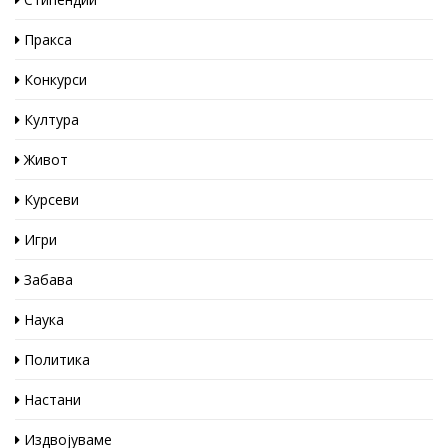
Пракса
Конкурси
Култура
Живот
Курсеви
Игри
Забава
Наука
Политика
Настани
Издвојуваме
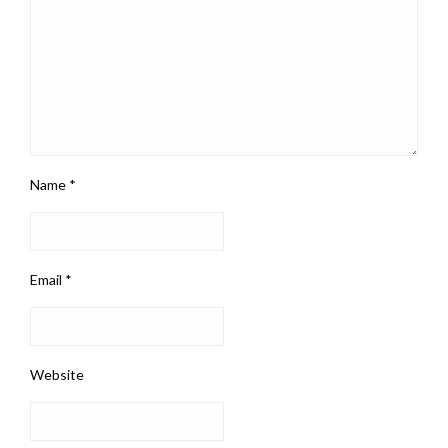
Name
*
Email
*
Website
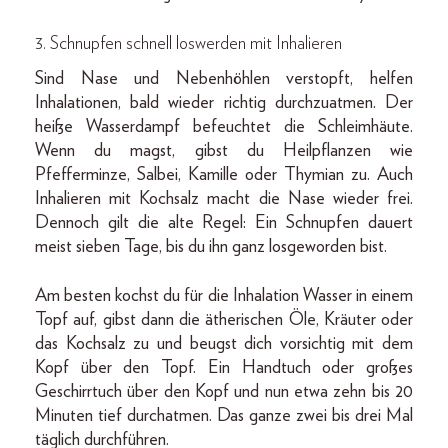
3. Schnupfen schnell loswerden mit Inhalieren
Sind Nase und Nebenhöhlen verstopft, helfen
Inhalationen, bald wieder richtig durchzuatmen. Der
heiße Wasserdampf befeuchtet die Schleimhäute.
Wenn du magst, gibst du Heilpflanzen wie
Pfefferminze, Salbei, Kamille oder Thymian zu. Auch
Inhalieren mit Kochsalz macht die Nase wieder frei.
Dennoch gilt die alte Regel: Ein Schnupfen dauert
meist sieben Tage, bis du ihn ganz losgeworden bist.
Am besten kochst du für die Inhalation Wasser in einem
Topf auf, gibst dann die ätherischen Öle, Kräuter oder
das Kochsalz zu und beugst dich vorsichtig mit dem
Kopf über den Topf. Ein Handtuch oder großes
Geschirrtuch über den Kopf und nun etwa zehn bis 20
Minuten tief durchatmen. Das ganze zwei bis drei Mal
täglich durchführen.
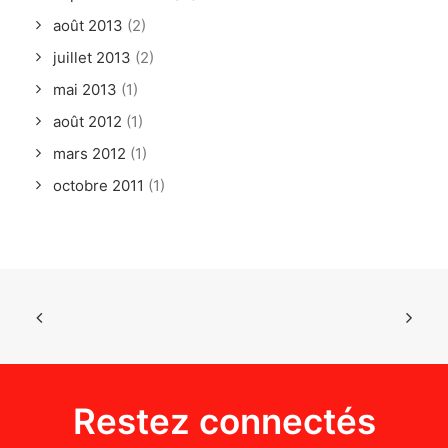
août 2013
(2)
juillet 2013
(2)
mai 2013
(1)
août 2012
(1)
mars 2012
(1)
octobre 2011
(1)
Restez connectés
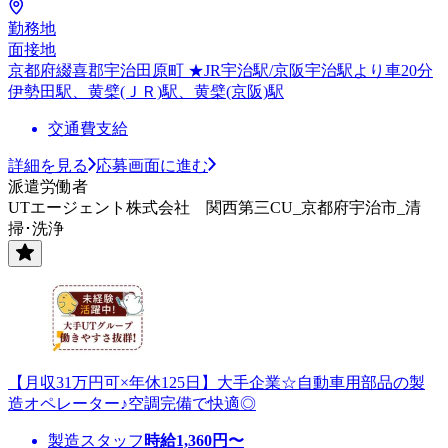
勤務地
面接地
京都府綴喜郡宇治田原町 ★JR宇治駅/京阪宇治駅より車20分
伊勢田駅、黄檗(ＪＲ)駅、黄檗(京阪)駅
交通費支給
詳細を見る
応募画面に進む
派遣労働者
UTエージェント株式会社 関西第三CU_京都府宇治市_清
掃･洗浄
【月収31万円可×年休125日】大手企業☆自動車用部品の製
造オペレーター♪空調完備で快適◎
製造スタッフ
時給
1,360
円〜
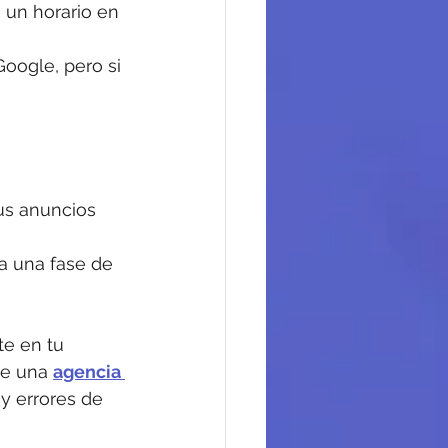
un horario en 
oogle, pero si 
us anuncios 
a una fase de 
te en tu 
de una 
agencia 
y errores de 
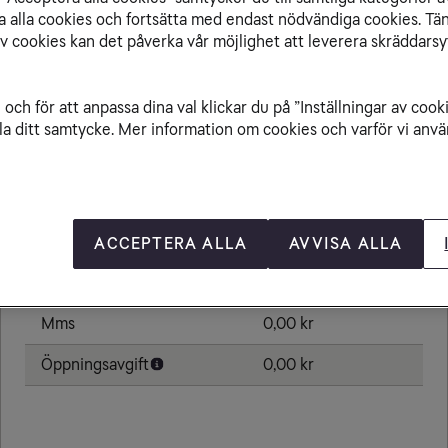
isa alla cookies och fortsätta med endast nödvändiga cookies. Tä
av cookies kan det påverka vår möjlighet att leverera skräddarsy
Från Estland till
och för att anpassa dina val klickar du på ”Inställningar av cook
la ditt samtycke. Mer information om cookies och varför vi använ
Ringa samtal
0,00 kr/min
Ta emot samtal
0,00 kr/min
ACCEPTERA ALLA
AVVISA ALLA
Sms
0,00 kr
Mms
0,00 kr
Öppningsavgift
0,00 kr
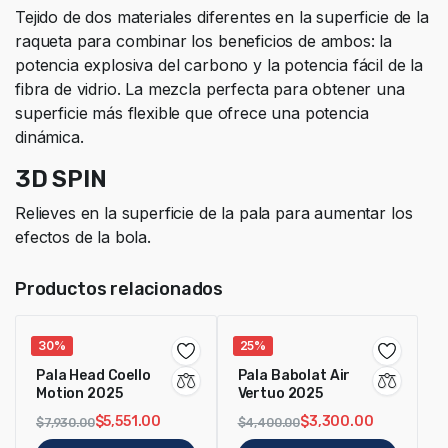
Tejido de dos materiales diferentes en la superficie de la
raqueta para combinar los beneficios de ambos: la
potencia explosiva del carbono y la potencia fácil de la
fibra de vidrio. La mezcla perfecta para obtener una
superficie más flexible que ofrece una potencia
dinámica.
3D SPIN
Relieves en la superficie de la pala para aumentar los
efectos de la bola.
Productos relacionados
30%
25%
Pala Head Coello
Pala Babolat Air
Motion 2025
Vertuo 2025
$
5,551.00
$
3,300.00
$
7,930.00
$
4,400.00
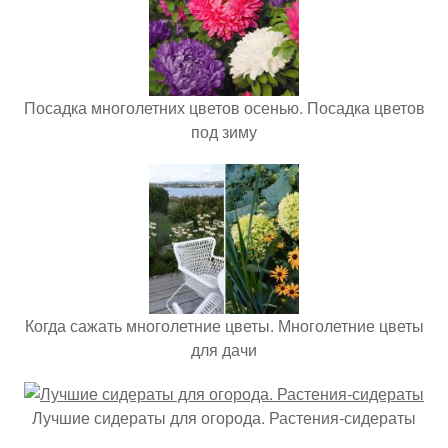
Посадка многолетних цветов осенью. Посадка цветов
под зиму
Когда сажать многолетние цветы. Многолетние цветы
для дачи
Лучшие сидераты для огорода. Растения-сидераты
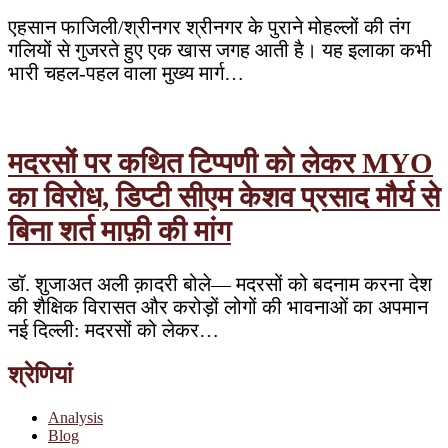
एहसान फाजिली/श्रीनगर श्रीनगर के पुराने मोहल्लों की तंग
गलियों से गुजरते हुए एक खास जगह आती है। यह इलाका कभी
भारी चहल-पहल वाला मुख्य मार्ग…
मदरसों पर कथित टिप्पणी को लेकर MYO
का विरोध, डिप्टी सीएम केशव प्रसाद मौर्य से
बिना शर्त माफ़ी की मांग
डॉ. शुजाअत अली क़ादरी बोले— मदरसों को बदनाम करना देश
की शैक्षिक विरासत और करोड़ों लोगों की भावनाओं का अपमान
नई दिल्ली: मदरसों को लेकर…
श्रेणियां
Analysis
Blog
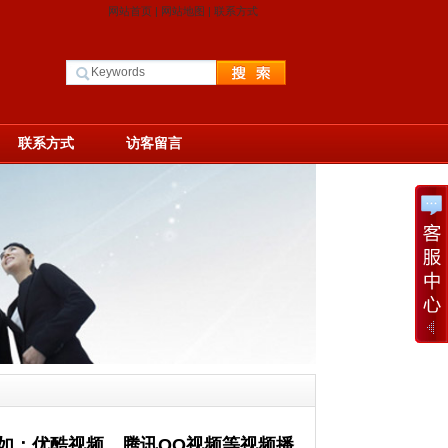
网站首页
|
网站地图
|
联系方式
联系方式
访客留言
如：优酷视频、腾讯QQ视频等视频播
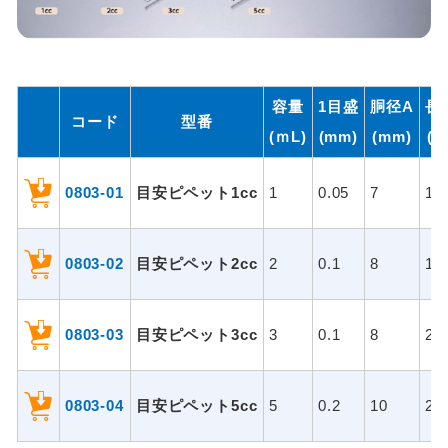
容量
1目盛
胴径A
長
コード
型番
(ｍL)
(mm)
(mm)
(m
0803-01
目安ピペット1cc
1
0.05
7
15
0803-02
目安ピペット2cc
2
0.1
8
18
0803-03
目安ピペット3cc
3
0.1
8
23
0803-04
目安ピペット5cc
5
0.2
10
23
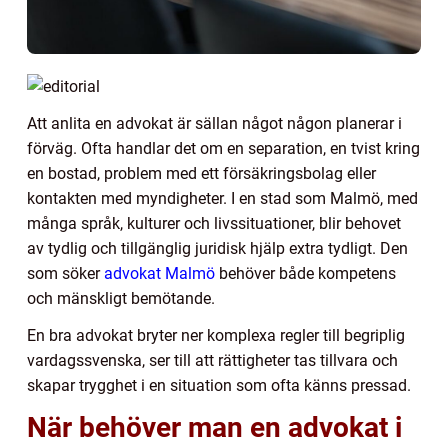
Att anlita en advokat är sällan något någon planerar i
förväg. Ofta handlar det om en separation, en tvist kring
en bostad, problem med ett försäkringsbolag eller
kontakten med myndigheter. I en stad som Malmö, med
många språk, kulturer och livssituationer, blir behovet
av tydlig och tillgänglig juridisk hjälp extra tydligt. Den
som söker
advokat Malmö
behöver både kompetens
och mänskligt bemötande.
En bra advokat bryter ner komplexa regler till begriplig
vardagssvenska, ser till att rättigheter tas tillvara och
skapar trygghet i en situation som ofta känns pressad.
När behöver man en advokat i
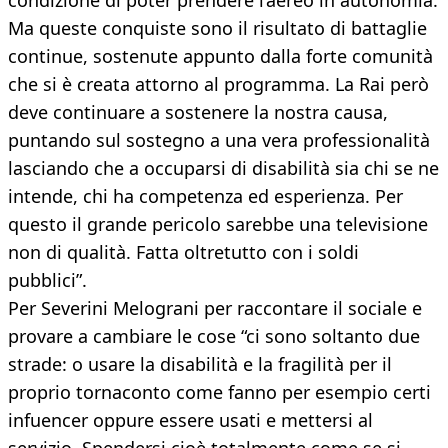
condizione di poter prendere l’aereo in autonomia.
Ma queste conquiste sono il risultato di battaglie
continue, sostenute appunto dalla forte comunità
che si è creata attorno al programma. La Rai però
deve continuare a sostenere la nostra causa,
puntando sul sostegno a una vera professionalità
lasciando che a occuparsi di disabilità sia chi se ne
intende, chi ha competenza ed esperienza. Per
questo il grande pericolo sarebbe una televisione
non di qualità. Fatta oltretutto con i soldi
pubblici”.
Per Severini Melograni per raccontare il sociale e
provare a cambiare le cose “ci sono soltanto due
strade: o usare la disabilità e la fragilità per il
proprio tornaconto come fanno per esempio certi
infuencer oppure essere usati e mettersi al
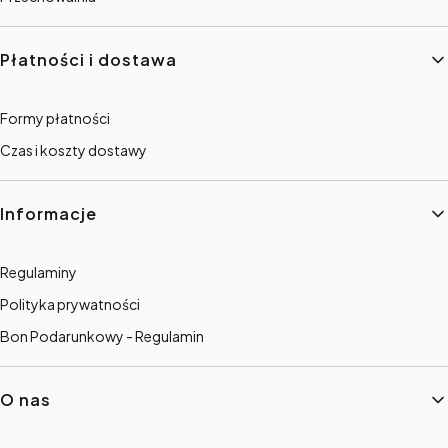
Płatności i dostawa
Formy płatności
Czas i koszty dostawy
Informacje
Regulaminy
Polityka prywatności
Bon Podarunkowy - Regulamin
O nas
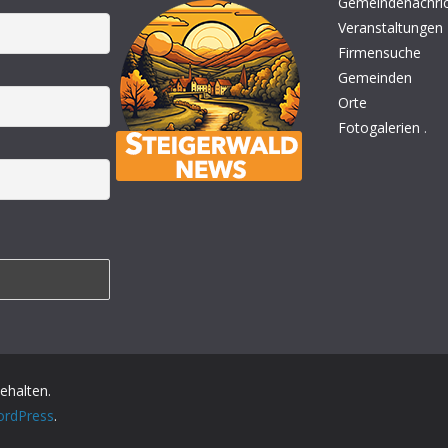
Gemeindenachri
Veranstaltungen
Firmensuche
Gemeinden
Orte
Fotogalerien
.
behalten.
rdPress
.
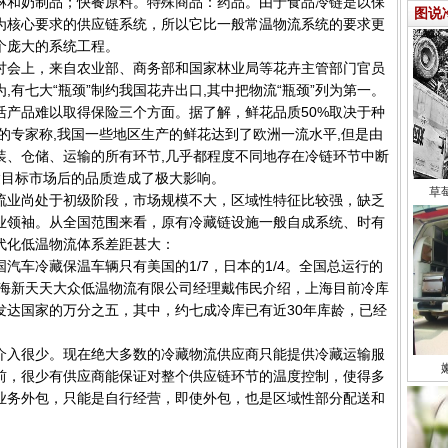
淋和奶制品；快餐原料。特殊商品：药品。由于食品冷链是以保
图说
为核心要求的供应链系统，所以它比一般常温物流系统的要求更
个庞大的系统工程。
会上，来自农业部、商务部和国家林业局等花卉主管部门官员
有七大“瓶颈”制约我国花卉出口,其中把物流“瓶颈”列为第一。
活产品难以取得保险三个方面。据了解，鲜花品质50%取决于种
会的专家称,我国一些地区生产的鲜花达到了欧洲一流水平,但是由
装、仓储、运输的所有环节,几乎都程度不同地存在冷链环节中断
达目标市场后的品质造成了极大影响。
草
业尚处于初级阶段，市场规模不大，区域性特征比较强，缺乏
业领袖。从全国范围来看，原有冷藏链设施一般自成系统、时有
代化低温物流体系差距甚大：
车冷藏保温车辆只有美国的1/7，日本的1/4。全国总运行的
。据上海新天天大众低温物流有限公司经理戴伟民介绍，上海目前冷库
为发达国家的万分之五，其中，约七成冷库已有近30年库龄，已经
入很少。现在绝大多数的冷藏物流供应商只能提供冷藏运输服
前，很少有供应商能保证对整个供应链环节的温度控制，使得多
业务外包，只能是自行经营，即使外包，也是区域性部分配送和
==========
Could you set down the material above word for word while dropping its pictures?

Пракса
Конкурси
Култура
Живот
Курсеви
Игри
Забава
Наука
Политика
Настани
Издвојуваме
Name
*
Email
*
Website
3. Schnupfen schnell loswerden mit Inhalieren
Sind Nase und Nebenhöhlen verstopft, helfen
Inhalationen, bald wieder richtig durchzuatmen. Der
heiße Wasserdampf befeuchtet die Schleimhäute.
Wenn du magst, gibst du Heilpflanzen wie
Pfefferminze, Salbei, Kamille oder Thymian zu. Auch
Inhalieren mit Kochsalz macht die Nase wieder frei.
Dennoch gilt die alte Regel: Ein Schnupfen dauert
meist sieben Tage, bis du ihn ganz losgeworden bist.
Am besten kochst du für die Inhalation Wasser in einem
Topf auf, gibst dann die ätherischen Öle, Kräuter oder
das Kochsalz zu und beugst dich vorsichtig mit dem
Kopf über den Topf. Ein Handtuch oder großes
Geschirrtuch über den Kopf und nun etwa zehn bis 20
Minuten tief durchatmen. Das ganze zwei bis drei Mal
täglich durchführen.
août 2013
(2)
juillet 2013
(2)
mai 2013
(1)
août 2012
(1)
mars 2012
(1)
octobre 2011
(1)
Restez connectés
勤務地
面接地
京都府綴喜郡宇治田原町 ★JR宇治駅/京阪宇治駅より車20分
伊勢田駅、黄檗(ＪＲ)駅、黄檗(京阪)駅
交通費支給
詳細を見る
応募画面に進む
派遣労働者
UTエージェント株式会社 関西第三CU_京都府宇治市_清
掃･洗浄
【月収31万円可×年休125日】大手企業☆自動車用部品の製
造オペレーター♪空調完備で快適◎
製造スタッフ
時給
1,360
円〜
un horario en 
oogle, pero si 
us anuncios 
a una fase de 
te en tu 
de una 
agencia 
y errores de 
isa alla cookies och fortsätta med endast nödvändiga cookies. Tä
av cookies kan det påverka vår möjlighet att leverera skräddarsy
Från Estland till
och för att anpassa dina val klickar du på ”Inställningar av cook
la ditt samtycke. Mer information om cookies och varför vi använ
Ringa samtal
0,00 kr/min
Ta emot samtal
0,00 kr/min
ACCEPTERA ALLA
AVVISA ALLA
Sms
0,00 kr
Mms
0,00 kr
Öppningsavgift
0,00 kr
Tejido de dos materiales diferentes en la superficie de la
raqueta para combinar los beneficios de ambos: la
potencia explosiva del carbono y la potencia fácil de la
fibra de vidrio. La mezcla perfecta para obtener una
superficie más flexible que ofrece una potencia
dinámica.
3D SPIN
Relieves en la superficie de la pala para aumentar los
efectos de la bola.
Productos relacionados
30%
25%
Pala Head Coello
Pala Babolat Air
Motion 2025
Vertuo 2025
$
5,551.00
$
3,300.00
$
7,930.00
$
4,400.00
Посадка многолетних цветов осенью. Посадка цветов
под зиму
Когда сажать многолетние цветы. Многолетние цветы
для дачи
Лучшие сидераты для огорода. Растения-сидераты
एहसान फाजिली/श्रीनगर श्रीनगर के पुराने मोहल्लों की तंग
गलियों से गुजरते हुए एक खास जगह आती है। यह इलाका कभी
भारी चहल-पहल वाला मुख्य मार्ग…
मदरसों पर कथित टिप्पणी को लेकर MYO
का विरोध, डिप्टी सीएम केशव प्रसाद मौर्य से
बिना शर्त माफ़ी की मांग
डॉ. शुजाअत अली क़ादरी बोले— मदरसों को बदनाम करना देश
की शैक्षिक विरासत और करोड़ों लोगों की भावनाओं का अपमान
नई दिल्ली: मदरसों को लेकर…
श्रेणियां
Analysis
Blog
网站首页
|
网站地图
|
联系方式
联系方式
访客留言
如：优酷视频、腾讯QQ视频等视频播
容量
1目盛
胴径A
長
コード
型番
(ｍL)
(mm)
(mm)
(m
0803-01
目安ピペット1cc
1
0.05
7
15
0803-02
目安ピペット2cc
2
0.1
8
18
0803-03
目安ピペット3cc
3
0.1
8
23
0803-04
目安ピペット5cc
5
0.2
10
23
Att anlita en advokat är sällan något någon planerar i
förväg. Ofta handlar det om en separation, en tvist kring
en bostad, problem med ett försäkringsbolag eller
kontakten med myndigheter. I en stad som Malmö, med
många språk, kulturer och livssituationer, blir behovet
av tydlig och tillgänglig juridisk hjälp extra tydligt. Den
som söker
advokat Malmö
behöver både kompetens
och mänskligt bemötande.
En bra advokat bryter ner komplexa regler till begriplig
vardagssvenska, ser till att rättigheter tas tillvara och
skapar trygghet i en situation som ofta känns pressad.
När behöver man en advokat i
condizione di poter prendere l’aereo in autonomia.
Ma queste conquiste sono il risultato di battaglie
continue, sostenute appunto dalla forte comunità
che si è creata attorno al programma. La Rai però
deve continuare a sostenere la nostra causa,
puntando sul sostegno a una vera professionalità
lasciando che a occuparsi di disabilità sia chi se ne
intende, chi ha competenza ed esperienza. Per
questo il grande pericolo sarebbe una televisione
non di qualità. Fatta oltretutto con i soldi
pubblici”.
Per Severini Melograni per raccontare il sociale e
provare a cambiare le cose “ci sono soltanto due
strade: o usare la disabilità e la fragilità per il
proprio tornaconto come fanno per esempio certi
infuencer oppure essere usati e mettersi al
Płatności i dostawa
Formy płatności
Czas i koszty dostawy
Informacje
Regulaminy
Polityka prywatności
Bon Podarunkowy - Regulamin
O nas
Gemeindenachri
Veranstaltungen
Firmensuche
Gemeinden
Orte
Fotogalerien
.
behalten.
rdPress
.
淋和奶制品；快餐原料。特殊商品：药品。由于食品冷链是以保
图说
为核心要求的供应链系统，所以它比一般常温物流系统的要求更
个庞大的系统工程。
会上，来自农业部、商务部和国家林业局等花卉主管部门官员
有七大“瓶颈”制约我国花卉出口,其中把物流“瓶颈”列为第一。
活产品难以取得保险三个方面。据了解，鲜花品质50%取决于种
会的专家称,我国一些地区生产的鲜花达到了欧洲一流水平,但是由
装、仓储、运输的所有环节,几乎都程度不同地存在冷链环节中断
达目标市场后的品质造成了极大影响。
草
业尚处于初级阶段，市场规模不大，区域性特征比较强，缺乏
业领袖。从全国范围来看，原有冷藏链设施一般自成系统、时有
代化低温物流体系差距甚大：
车冷藏保温车辆只有美国的1/7，日本的1/4。全国总运行的
。据上海新天天大众低温物流有限公司经理戴伟民介绍，上海目前冷库
为发达国家的万分之五，其中，约七成冷库已有近30年库龄，已经
入很少。现在绝大多数的冷藏物流供应商只能提供冷藏运输服
前，很少有供应商能保证对整个供应链环节的温度控制，使得多
业务外包，只能是自行经营，即使外包，也是区域性部分配送和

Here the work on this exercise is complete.